Tak. Z tym że on cierpiał na kompleks „wielkiego ojca”. Znał języki obce, był świetnie wykształcony, bardzo inteligentny, ale miał wciąż poczucie, że niczego nie może osiągnąć sam z siebie, bo ilekroć próbował coś w tym kierunku robić, tylekroć otwierały się przed nim drzwi kariery, ale głównie z powodu jego nazwiska. To było dla niego trudne do zaakceptowania, nie chciał w ten sposób budować swojej pozycji. Nie skorzystał z żadnej z możliwości jakie się przed nim nieustannie otwierały. I mam wrażenie, że sława ojca go po prostu przygniotła. Mógł osiągnąć bardzo wiele w życiu, a stał się człowiekiem trochę zgorzkniałym, w pewien sposób przegranym. Oczywiście nie chcę przez to powiedzieć, że Dziad tego chciał, ale nawet on nie mógł już zatrzymać konsekwencji swojej sławy.

Czym Henryk Sienkiewicz imponował Panu najbardziej?

Tym, że był człowiekiem tak wielkim, tak utalentowanym i że to nie przewróciło mu w głowie. Pozostał zwyczajnym człowiekiem, skromnym w jak najzdrowszym i jak najlepszym tego słowa znaczeniu. Często pomagał innym materialnie, ale w niezwykle subtelny sposób. Gdy dowiedział się, że ktoś ma problemy finansowe, nie ma za co żyć, wysyłał mu pieniądze, ale zawsze w taki sposób by ów potrzebujący nie dowiedział się, że to od niego. Dziad dbał przede wszystkim o to by nie dotknąć godności tych ludzi, by nie czuli się skrępowani tą pomocą, zobowiązani do jakiegoś rewanżu, dlatego tak ważne było dla niego zachowanie tej dyskrecji.

Jak to jest być wnukiem kogoś, kto odebrał literacką nagrodę Nobla za „Quo vadis”?

Otóż, proszę pani, wcale nie za „Quo vadis”. Wcale nie. Zdaje się, że podręczniki do polskiego rozpowszechniły tę informację i większość Polaków w związku z tym tak myśli. Ale Dziad otrzymał Nobla za całokształt. Ta powieść może przesądziła o tej nagrodzie, ale to nie ona jako taka została nagrodzona.

A skoro już jesteśmy przy „Quo vadis”, zapytam czy lubi Pan tę powieść?

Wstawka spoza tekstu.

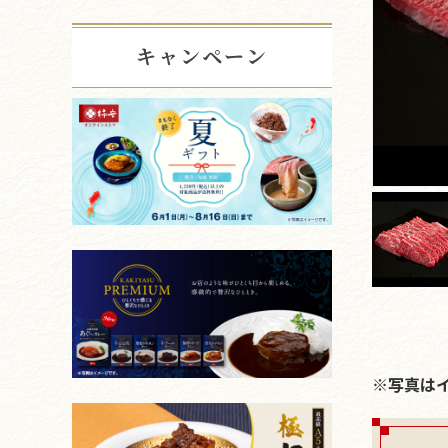
キャンペーン
※写真は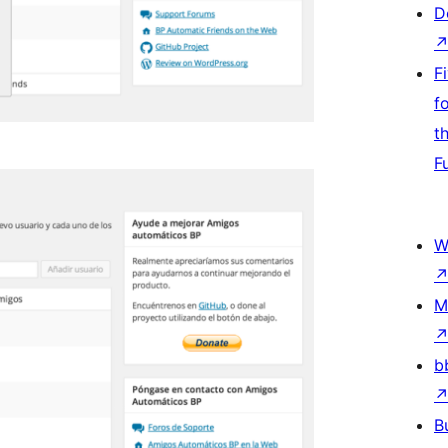
D
F
f
t
F
W
M
b
B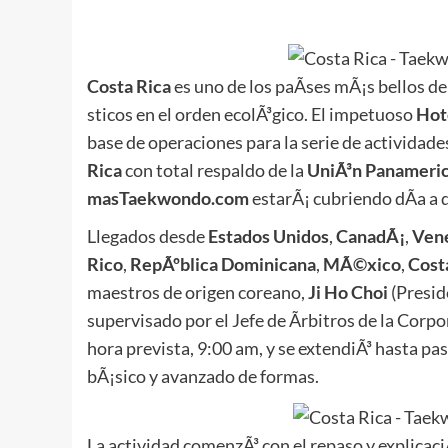
Costa Rica
es uno de los paÃ­ses mÃ¡s bellos d
sticos en el orden ecolÃ³gico. El impetuoso
Hot
base de operaciones para la serie de actividad
Rica
con total respaldo de la
UniÃ³n Panameri
masTaekwondo.com
estarÃ¡ cubriendo dÃ­a a d
Llegados desde
Estados Unidos
,
CanadÃ¡
,
Ven
Rico
,
RepÃºblica Dominicana
,
MÃ©xico
,
Cost
maestros de origen coreano,
Ji Ho Choi
(Presi
supervisado por el Jefe de Ãrbitros de la Cor
hora prevista, 9:00 am, y se extendiÃ³ hasta p
bÃ¡sico y avanzado de formas.
La actividad comenzÃ³ con el repaso y explicaci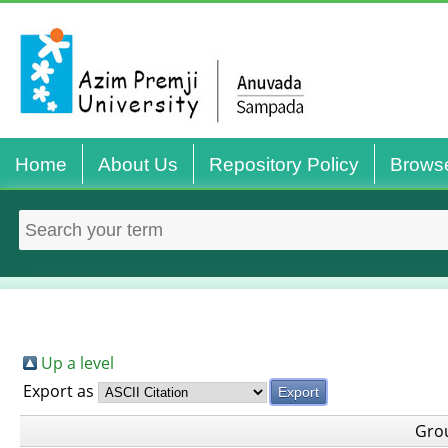
Home
About Us
Repository Policy
Brows
Up a level
Export as
Gro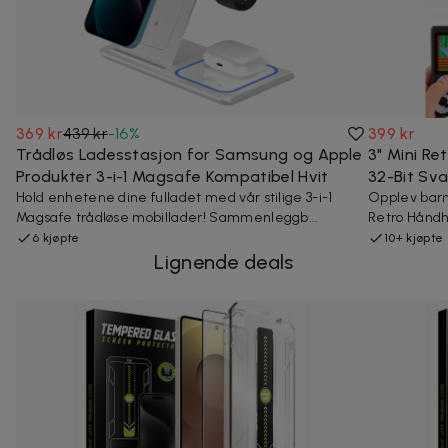
369 kr
439 kr
-
16
%
399 kr
Trådløs Ladesstasjon for Samsung og Apple
3" Mini Re
Produkter 3-i-1 Magsafe Kompatibel Hvit
32-Bit Sva
Hold enhetene dine fulladet med vår stilige 3-i-1
Opplev barn
Magsafe trådløse mobillader! Sammenleggb...
Retro Håndho
6 kjøpte
10+ kjøpte
Lignende deals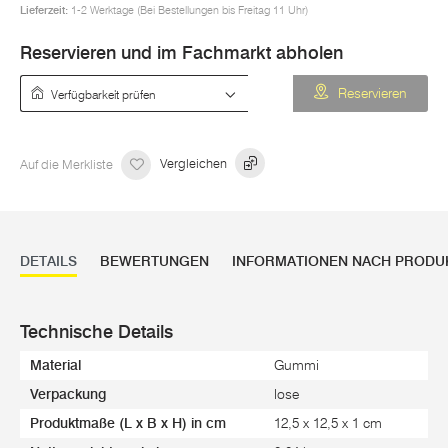
Lieferzeit:
1-2 Werktage (Bei Bestellungen bis Freitag 11 Uhr)
Reservieren und im Fachmarkt abholen
Verfügbarkeit prüfen
Reservieren
Auf die Merkliste
Vergleichen
DETAILS
BEWERTUNGEN
INFORMATIONEN NACH PRODU
Technische Details
Material
Gummi
Verpackung
lose
Produktmaße (L x B x H) in cm
12,5 x 12,5 x 1 cm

Tak, ale nie jest ona moją ulubioną powieścią. Dziad chciał pokazać w tej książce jak się rodziło chrześcijaństwo w Imperium, a ostatecznie wyszedł mu wspaniały fresk starożytnego Rzymu. Największe wrażenie w tej powieści robi na mnie postać Chilona Chylonidesa. Zwłaszcza scena jego nawrócenia. To wspaniale stworzona osobowość, bardzo głęboka. Podobnie jak Jurand ze Spychowa z „Krzyżaków”. Jego również bardzo lubię, to postać szalenie dramatyczna. A skoro już mówię o bohaterach powieści mojego Dziada, to musze stwierdzić, że najgorzej wychodziło mu tworzenie bohaterek. Kobiety w jego powieściach to postacie papierowe, zupełnie bez charakteru. Graja rolę piękności, dam serca, ale to wszystko.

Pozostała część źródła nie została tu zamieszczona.